Discovering the Limitations of Statues

Author: Rebecca Corrente

New York Times

August 18, 2017

By Gail Collins, Op-Ed Columnist

I believe I have an answer to our statue problem.

There are two ways to look at what happened this week in Charlottesville, Va. One is as a crisis over racism, anti-Semitism and violence. The other is as a crisis over the removal of Robert E. Lee on a horse. We know where our president went. “Sad to see the history and culture of our great country being ripped apart with the removal of our beautiful statues and monuments,” wrote Donald Trump.

Sure, a different president — oh God, for a different president — would have had a larger vision. But for the moment let’s think small and focus on the statue. The nation has around 700 public memorials to the Confederacy, and most people would say that’s more than plenty. But getting rid of statues, any statues, has become very difficult. “They become sacrosanct once they’re erected,” said Kirk Savage, a professor at the University of Pittsburgh who’s an expert on the subject. “It’s as if the monuments had been dropped from the sky.”

Pittsburgh, for instance, has a truly awful 100-year-old statue of Stephen Foster, the composer of “My Old Kentucky Home,” looking down in white benevolence on what was commissioned to be “an old darkey reclining at his feet strumming negro airs upon an old banjo.” But city officials haven’t been able to make it go away.

Here in New York we have the problem of Dr. J. Marion Sims in Central Park. Sims is known as the father of American gynecological medicine, and he pioneered a surgical procedure to repair tears that some women suffer during childbirth.

It wasn’t until fairly recently that people living around the statue learned that the way he had perfected his technique was by experimenting without anesthesia on slave women. The city is wrestling with that one, aware that it’s managed to get rid of only one statue in modern history — Civic Virtue, a fountain depicting a large naked man standing (virtue) astride vanquished female figures representing vice and corruption. (A politician named — yes! — Anthony Weiner held a press conference demanding that it be evicted.)

There have always been ways of getting around the problem of unwanted statuary. Erika Doss, a professor in the American studies department at Notre Dame, pointed out that when the American revolution began New Yorkers pulled down a memorial to King George III in Bowling Green. It shouldn’t be all that difficult, she said. “Memorials and monuments have a life span, not unlike the human body. They’re symbols at certain moments. Values change, histories change.”

But these are sensitive times, and we could use a more efficient way to cycle out the pieces that have overstayed their welcome. Suppose they just had expiration dates? Every 20 years, a statue would come up for renewal. A commission could hold hearings, take public comment and then issue a decision. Evictees could go off to a new life at museums or private collections.

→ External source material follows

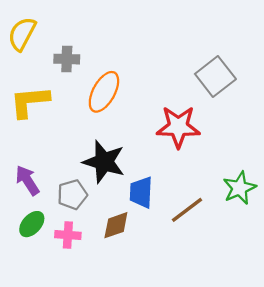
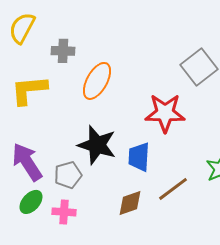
purple arrow: (27, 180) -> (27, 162), size x1.4
blue trapezoid: (141, 192) -> (139, 157), moved
brown diamond: (116, 225) -> (130, 203), moved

It would be a good way to get rid of the huge overrepresentation of military men. When I walk my dog in the morning, I almost always run into the Civil War general Franz Sigel, sitting on a horse looking out over Riverside Park. Actually, the neighborhood only knows about the horse, since our view is mainly equine derrière.

And we could whittle down the politicians. A little later I pass Samuel Tilden, who was governor of New York in the 1870s and an unsuccessful candidate for president. The statue was built from the estate of, um, Samuel Tilden.

Both men were fine Americans, and you wouldn’t want to disrespect them. But if they had due dates it might be possible to give somebody new a turn. We’ve never, for instance, had a statue of Elizabeth Jennings Graham, a black city teacher whose refusal to get off a white-only trolley car in 1854 led to the legal integration of New York City mass transit a century before Rosa Parks refused to give up her bus seat.

Didn’t even know about Graham, did you? But maybe you would if she had a statue.

Trump, of course, just likes white guys on horses. “The beauty that is being taken out of our cities, towns and parks will be greatly missed and never able to be comparably replaced,” he moaned in a Robert E. Lee tweet.

Future generations are never going to see a bronze version of Trump astride his mount. Besides the detail of being perhaps the worst occupant of the White House in American history, our president doesn’t ride. He did once buy a racehorse named Alibi. One of Trump’s former executives has claimed that the colt had to have part of his hooves amputated when his owner forced him to be exercised over the trainer’s objections.

Trump denies this. But if we had more room for new statues, concerned citizens might want to put up some money to erect one of Alibi, limping.

Article originally published in The Opinion Section of the New York Times online here on August 18, 2017.  A version of this op-ed appears in print on August 19, 2017, on Page A21 of the New York edition with the headline: Discovering The Limitations Of Statues.